From the first line of the entries below through the line holding "zu ihren Immobilienangeboten, Services, Veranstaltungen", write out every line exactly, please, and leave out the pictures.

(Beginning of ENTRIES SHOWN)

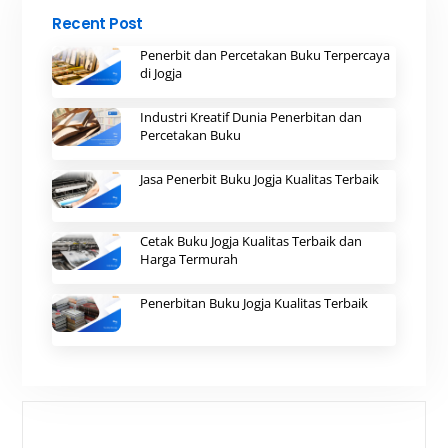
Recent Post
Penerbit dan Percetakan Buku Terpercaya
di Jogja
Industri Kreatif Dunia Penerbitan dan
Percetakan Buku
Jasa Penerbit Buku Jogja Kualitas Terbaik
Cetak Buku Jogja Kualitas Terbaik dan
Harga Termurah
Penerbitan Buku Jogja Kualitas Terbaik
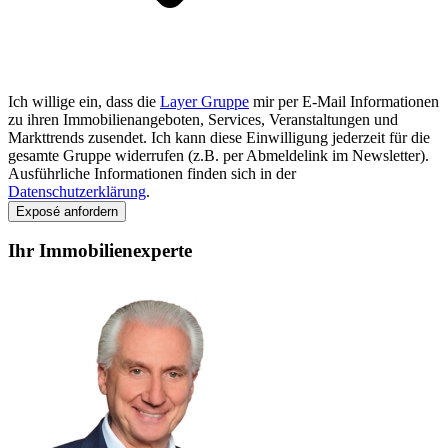
Ich willige ein, dass die
Layer Gruppe
mir per E-Mail Informationen
zu ihren Immobilienangeboten, Services, Veranstaltungen und
Markttrends zusendet. Ich kann diese Einwilligung jederzeit für die
gesamte Gruppe widerrufen (z.B. per Abmeldelink im Newsletter).
Ausführliche Informationen finden sich in der
Datenschutzerklärung
.
Exposé anfordern
Ihr Immobilienexperte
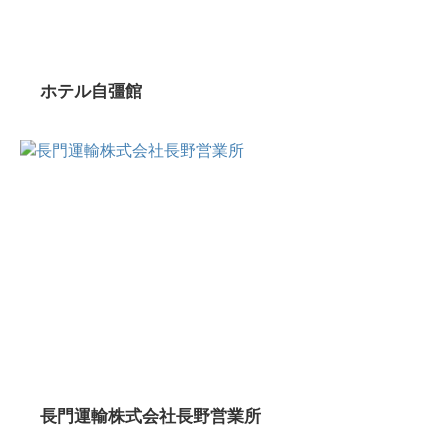
ホテル自彊館
長門運輸株式会社長野営業所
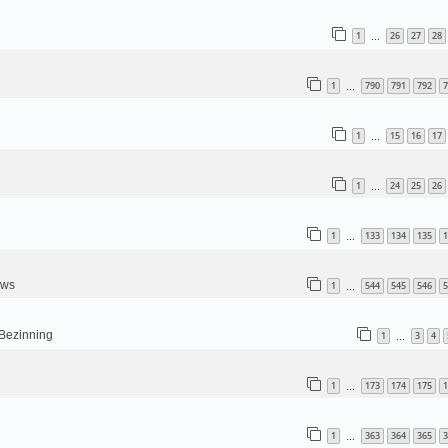
1
26
27
28
…
1
790
791
792
7
…
1
15
16
17
…
1
24
25
26
…
1
133
134
135
1
…
uws
1
544
545
546
5
…
 Bezinning
1
3
4
…
1
173
174
175
1
…
1
363
364
365
3
…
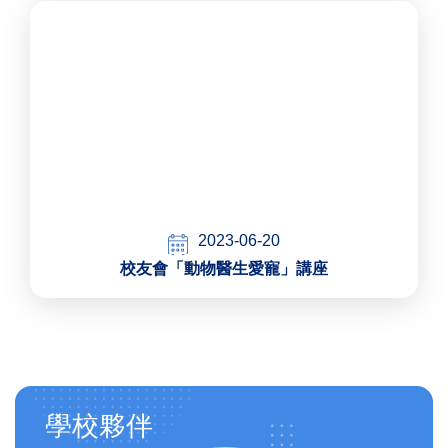
2023-06-20
校友會「動物醫生愛寵」講座
Main
學校夥伴
navigation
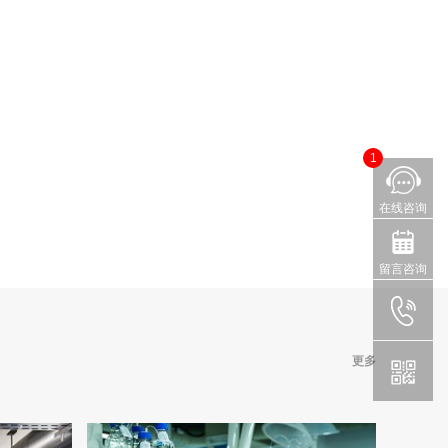
1
在线咨询
留言咨询
更多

(End of ENTRIES SHOWN)

▶ EXPECTED OUTPUT:
Recent Post
Penerbit dan Percetakan Buku Terpercaya
di Jogja
Industri Kreatif Dunia Penerbitan dan
Percetakan Buku
Jasa Penerbit Buku Jogja Kualitas Terbaik
Cetak Buku Jogja Kualitas Terbaik dan
Harga Termurah
Penerbitan Buku Jogja Kualitas Terbaik
Ich willige ein, dass die
Layer Gruppe
mir per E-Mail Informationen
zu ihren Immobilienangeboten, Services, Veranstaltungen und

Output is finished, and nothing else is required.